I segnali che preannunciano l’imminenza di una nuovo aggressione di Hezbollah libanese contro Israele sono sempre più inquietanti e inequivocabili. Il ministro della difesa americano Robert Gates ha infatti dichiarato pubblicamente che la Siria e l’Iran stanno consegnando missili sempre più sofisticati agli Hezbollah in Libano: “Siamo arrivati al punto dove gli Hezbollah sono in possesso di un arsenale di razzi e missili più poderoso di molti governi del mondo”. Questa autorevolissima accusa di sabotare l’accordo di tregua che chiuse la guerra del 2006, lanciata contro Hezbollah, il governo libanese, la Siria e l’Iran, non proviene -si badi- da un oltranzista, ma dal ministro a cui Barack Obama ha consegnato il controllo del Pentagono. Dunque, la più alta autorità politico militare del pianeta, avalla totalmente –anzi le incrementa- le denunce di Israele circa la totale violazione dei presupposti e del senso della missione Unifil in Libano e conferma la recente denuncia fa di Simon Peres, che si è detto certo che la Siria abbia consegnato a Hezbollah pericolosissimi missili Scud.

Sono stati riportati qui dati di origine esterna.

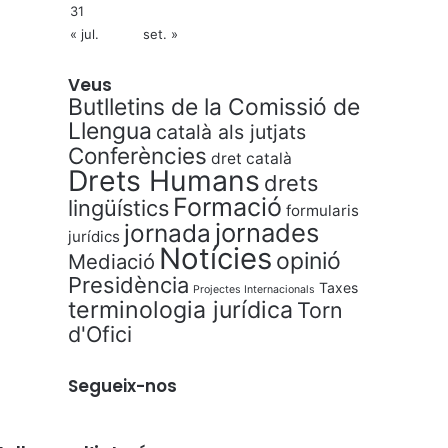
31
« jul.
set. »
Veus
Butlletins de la Comissió de
Llengua
català als jutjats
Conferències
dret català
Drets Humans
drets
Formació
lingüístics
formularis
jornades
jornada
jurídics
Notícies
opinió
Mediació
Presidència
Taxes
Projectes Internacionals
terminologia jurídica
Torn
d'Ofici
Segueix-nos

Un quadro talmente grave, che Obama ha inviato ieri in Libano il suo Consigliere per la sicurezza nazionale John Brennan, che è anche responsabile per l’antiterrorismo, per verificare in loco la consistenza del fenomeno (soprattutto per cercare di comprendere se Hezbollah abbia o meno ricevuto gli Scud). A fronte di queste conferme, le smentite del presidente libanese Michel Suleiman, del premier Saad Hariri, della Siria e di Hezbollah, diventano ancora più minacciose e pericolose. Esse non si limitano infatti a negare l’esistenza di questo traffico di missili, ma vanno oltre e qualificano queste denunce quali “provocazioni di Israele che vuole così motivare i suoi progetti di guerra”. E’ il classico scenario messo in campo da parte araba dal 1956 in poi: escalation militare, propaganda contro le “minacce” di Israele e infine guerra (con relativa sconfitta araba, peraltro). Purtroppo siamo già molto avanti su questo percorso bellico tanto che ieri il ministro degli esteri egiziano Abul Gheit ha avvertito gli Usa del rischio di una possibile escalation fra Israele e Libano, che potrebbe sfociare in un’altra guerra. Contemporaneamente il presidente egiziano Hosni Mubarak e il premier libanese Saad Hariri hanno discusso a Sharm el Sheikh di quelle che definiscono le “minacce” di Israele, e Hariri ha dichiarato di aver ricevuto da Mubarak l’assicurazione che l’Egitto ha avviato contatti per garantire la sicurezza di Libano e Siria. Si sta dunque sempre più confermando la nostra –facile- profezia che vedeva incancrenirsi la situazione tra Libano e Israele non tanto e non solo a causa del quadro geopolitico locale, ma anche e soprattutto perché questo è interesse precipuo di Teheran. A fonte di nuove sanzioni Onu (sia pure blande, come saranno) e della crisi politica interna (anche se l’Onda Verde fatica allo spasimo a reggere il peso di una repressione feroce), Khamenei e Ahmadinejad possono infiammare tramite la Siria ed Hezbollah tutto il quadro mediorientale, presentandosi quali alfieri del Jihad contro Israele e rafforzando così la propria posizione sia sul piano interno che esterno.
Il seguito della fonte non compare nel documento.